No. I don‘t know how to do that with terraform. I never used it before and I can’t follow your guide. It’s to highlevel to me. Funny is that the kubeadm join command has the private IP to connect. :-(
I was running into the same problem before, the solution to me was to add the --node-ip
flag to the kubelet service configuration (/etc/systemd/system/kubelet.service.d/10-kubeadm.conf
).
You need to add the following line to the 10-kubeadm.conf
and change the address to the specific wireguard address on each host.
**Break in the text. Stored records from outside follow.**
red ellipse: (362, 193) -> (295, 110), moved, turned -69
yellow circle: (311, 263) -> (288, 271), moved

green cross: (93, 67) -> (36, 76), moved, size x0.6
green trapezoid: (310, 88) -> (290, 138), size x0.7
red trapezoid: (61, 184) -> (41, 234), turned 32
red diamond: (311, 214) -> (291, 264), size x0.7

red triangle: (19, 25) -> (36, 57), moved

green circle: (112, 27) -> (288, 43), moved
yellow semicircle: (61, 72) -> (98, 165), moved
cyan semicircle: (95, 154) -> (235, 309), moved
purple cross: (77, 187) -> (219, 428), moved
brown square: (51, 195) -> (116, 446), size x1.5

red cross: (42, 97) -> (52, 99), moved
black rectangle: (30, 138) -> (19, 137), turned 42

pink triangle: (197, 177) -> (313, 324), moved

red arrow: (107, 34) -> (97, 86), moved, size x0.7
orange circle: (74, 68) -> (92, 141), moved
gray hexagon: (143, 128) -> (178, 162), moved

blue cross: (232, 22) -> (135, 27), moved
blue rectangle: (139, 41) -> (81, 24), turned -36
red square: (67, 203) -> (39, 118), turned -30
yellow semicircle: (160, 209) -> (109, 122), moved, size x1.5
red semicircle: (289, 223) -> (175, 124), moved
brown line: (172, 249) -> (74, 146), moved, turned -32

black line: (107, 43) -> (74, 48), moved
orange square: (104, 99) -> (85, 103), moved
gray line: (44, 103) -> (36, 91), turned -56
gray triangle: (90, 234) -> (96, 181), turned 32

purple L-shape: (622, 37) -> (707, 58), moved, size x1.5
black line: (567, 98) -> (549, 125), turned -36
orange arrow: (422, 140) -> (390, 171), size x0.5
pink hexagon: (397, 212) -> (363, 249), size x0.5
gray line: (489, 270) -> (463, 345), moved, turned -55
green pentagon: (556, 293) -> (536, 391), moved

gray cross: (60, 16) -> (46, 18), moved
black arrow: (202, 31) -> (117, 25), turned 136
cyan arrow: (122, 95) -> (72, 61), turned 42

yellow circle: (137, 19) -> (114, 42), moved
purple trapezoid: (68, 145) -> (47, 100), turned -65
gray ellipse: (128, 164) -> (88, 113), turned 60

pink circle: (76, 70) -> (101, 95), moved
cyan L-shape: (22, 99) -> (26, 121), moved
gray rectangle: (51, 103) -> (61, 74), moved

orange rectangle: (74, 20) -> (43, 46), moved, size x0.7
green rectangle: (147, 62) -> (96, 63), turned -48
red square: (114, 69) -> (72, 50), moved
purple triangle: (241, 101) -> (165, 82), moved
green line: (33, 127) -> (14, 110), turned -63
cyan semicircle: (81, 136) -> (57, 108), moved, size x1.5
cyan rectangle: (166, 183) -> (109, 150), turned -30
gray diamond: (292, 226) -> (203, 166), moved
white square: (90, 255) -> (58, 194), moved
After that restart the kubelet service:
Environment="KUBELET_EXTRA_ARGS=--node-ip=10.0.1.1"
Full Example:
[Service]
Environment="KUBELET_KUBECONFIG_ARGS=--bootstrap-kubeconfig=/etc/kubernetes/bootstrap-kubelet.conf --kubeconfig=/etc/kubernetes/kubelet.conf"
Environment="KUBELET_SYSTEM_PODS_ARGS=--pod-manifest-path=/etc/kubernetes/manifests --allow-privileged=true"
Environment="KUBELET_NETWORK_ARGS=--network-plugin=cni --cni-conf-dir=/etc/cni/net.d --cni-bin-dir=/opt/cni/bin"
Environment="KUBELET_DNS_ARGS=--cluster-dns=10.96.0.10 --cluster-domain=cluster.local"
Environment="KUBELET_AUTHZ_ARGS=--authorization-mode=Webhook --client-ca-file=/etc/kubernetes/pki/ca.crt"
Environment="KUBELET_CADVISOR_ARGS=--cadvisor-port=0"
Environment="KUBELET_CERTIFICATE_ARGS=--rotate-certificates=true --cert-dir=/var/lib/kubelet/pki"
Environment="KUBELET_EXTRA_ARGS=--node-ip=10.0.1.1"
ExecStart=
ExecStart=/usr/bin/kubelet $KUBELET_KUBECONFIG_ARGS $KUBELET_SYSTEM_PODS_ARGS $KUBELET_NETWORK_ARGS $KUBELET_DNS_ARGS $KUBELET_AUTHZ_ARGS $KUBELET_CADVISOR_ARGS $KUBELET_CERTIFICATE_ARGS $KUBELET_EXTRA_ARGS
@kgierke works perfect for me too! :D Thank you!
Also re-enabled ufw firewall now.
So... the only thing for me is to get traefik deamonset running with LE certs ;)
@vistalba : let me know how it goes with Traefik and LE and please share some config. I did not manage to get it working. It did not bound to port 443 - probably a configuration issue.
Also, could you please check the load on the cluster when idle. I have a single node cluster on a hetzner CX51 VM and I get 0.5 system load just after I install kubernets.
All details are here kubernetes/kubernetes#63951 . I would love to know if anyone has the same issues as me.